Saved entries:
+ + + +
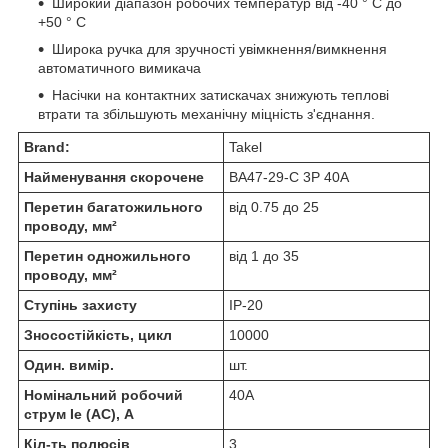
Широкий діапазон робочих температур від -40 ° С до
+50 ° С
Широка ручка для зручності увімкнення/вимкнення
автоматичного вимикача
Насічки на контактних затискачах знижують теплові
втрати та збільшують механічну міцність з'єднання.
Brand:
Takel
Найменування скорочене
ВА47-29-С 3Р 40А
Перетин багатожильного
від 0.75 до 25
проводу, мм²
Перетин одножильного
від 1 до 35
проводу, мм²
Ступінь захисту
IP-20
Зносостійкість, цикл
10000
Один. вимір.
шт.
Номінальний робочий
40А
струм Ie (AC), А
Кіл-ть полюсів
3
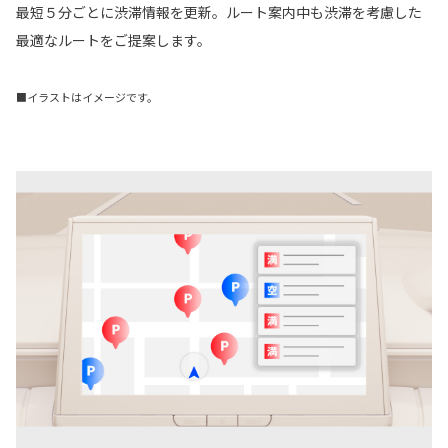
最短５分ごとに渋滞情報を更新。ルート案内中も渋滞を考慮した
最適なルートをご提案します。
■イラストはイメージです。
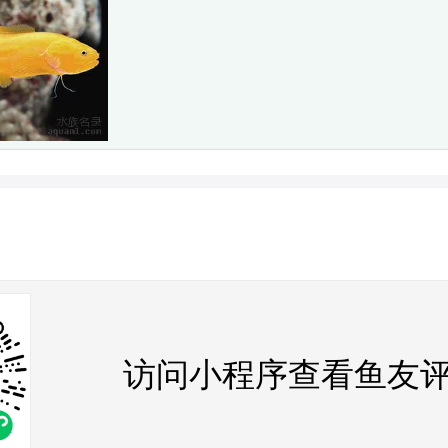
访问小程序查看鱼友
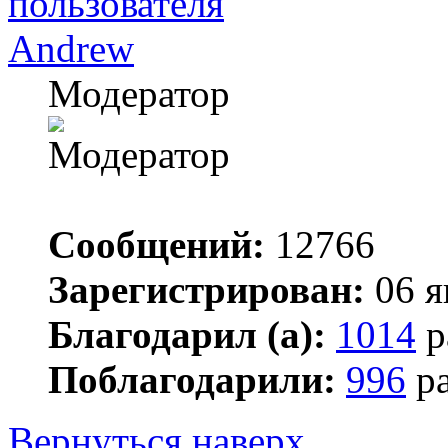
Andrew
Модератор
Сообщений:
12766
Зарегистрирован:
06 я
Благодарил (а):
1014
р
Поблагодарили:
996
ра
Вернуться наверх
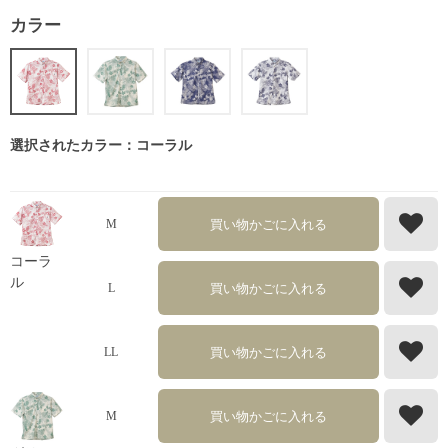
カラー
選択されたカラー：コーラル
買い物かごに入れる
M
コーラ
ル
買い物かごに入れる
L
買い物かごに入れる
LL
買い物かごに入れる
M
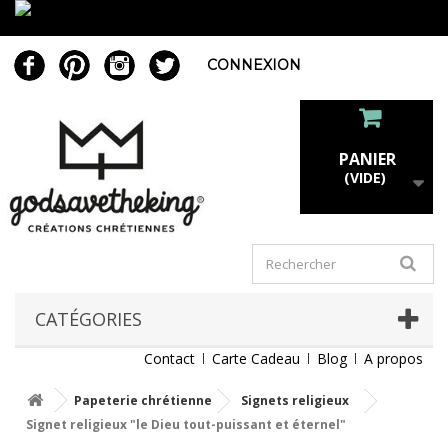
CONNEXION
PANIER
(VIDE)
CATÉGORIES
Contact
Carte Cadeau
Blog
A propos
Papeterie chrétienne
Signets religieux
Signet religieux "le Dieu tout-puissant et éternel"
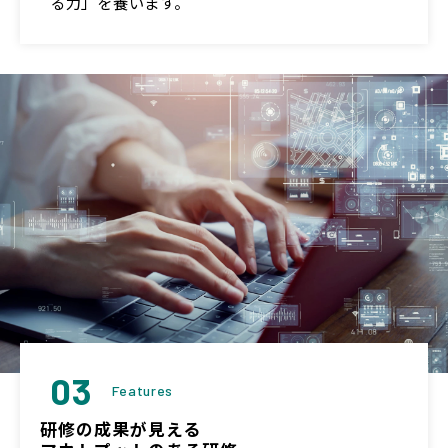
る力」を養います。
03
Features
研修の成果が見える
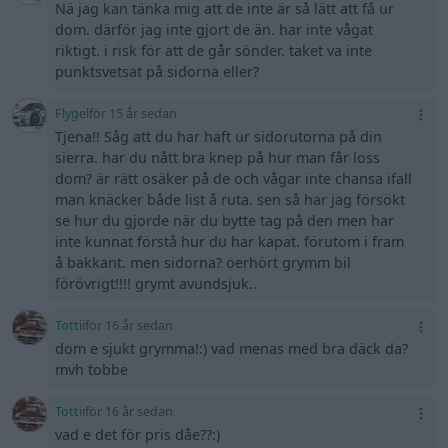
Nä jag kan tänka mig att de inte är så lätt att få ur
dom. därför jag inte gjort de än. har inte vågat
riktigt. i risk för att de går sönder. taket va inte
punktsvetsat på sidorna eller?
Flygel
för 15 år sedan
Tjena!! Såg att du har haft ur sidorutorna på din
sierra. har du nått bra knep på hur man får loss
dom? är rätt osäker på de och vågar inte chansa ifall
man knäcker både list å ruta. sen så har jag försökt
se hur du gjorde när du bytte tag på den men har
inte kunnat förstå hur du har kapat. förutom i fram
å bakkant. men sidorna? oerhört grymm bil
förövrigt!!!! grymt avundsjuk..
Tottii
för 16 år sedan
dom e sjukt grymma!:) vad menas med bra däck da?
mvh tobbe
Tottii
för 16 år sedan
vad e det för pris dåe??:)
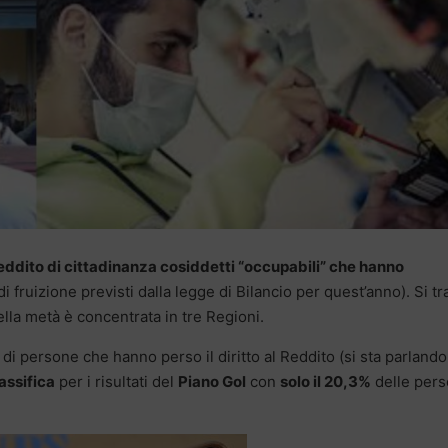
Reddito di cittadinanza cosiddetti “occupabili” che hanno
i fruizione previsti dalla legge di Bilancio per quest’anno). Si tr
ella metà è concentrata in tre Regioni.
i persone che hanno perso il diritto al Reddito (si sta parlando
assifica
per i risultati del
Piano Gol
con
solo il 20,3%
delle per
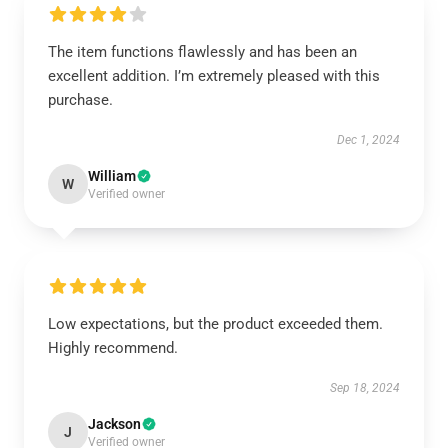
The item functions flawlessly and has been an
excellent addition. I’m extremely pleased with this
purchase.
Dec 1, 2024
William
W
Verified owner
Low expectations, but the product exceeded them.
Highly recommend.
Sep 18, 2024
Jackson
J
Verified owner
+ + + +
# Aim of the exercise:
Find the string "inte" in the data. Report each line it appears in.

# Solution:
Nä jag kan tänka mig att de inte är så lätt att få ur
dom. därför jag inte gjort de än. har inte vågat
riktigt. i risk för att de går sönder. taket va inte
dom? är rätt osäker på de och vågar inte chansa ifall
inte kunnat förstå hur du har kapat. förutom i fram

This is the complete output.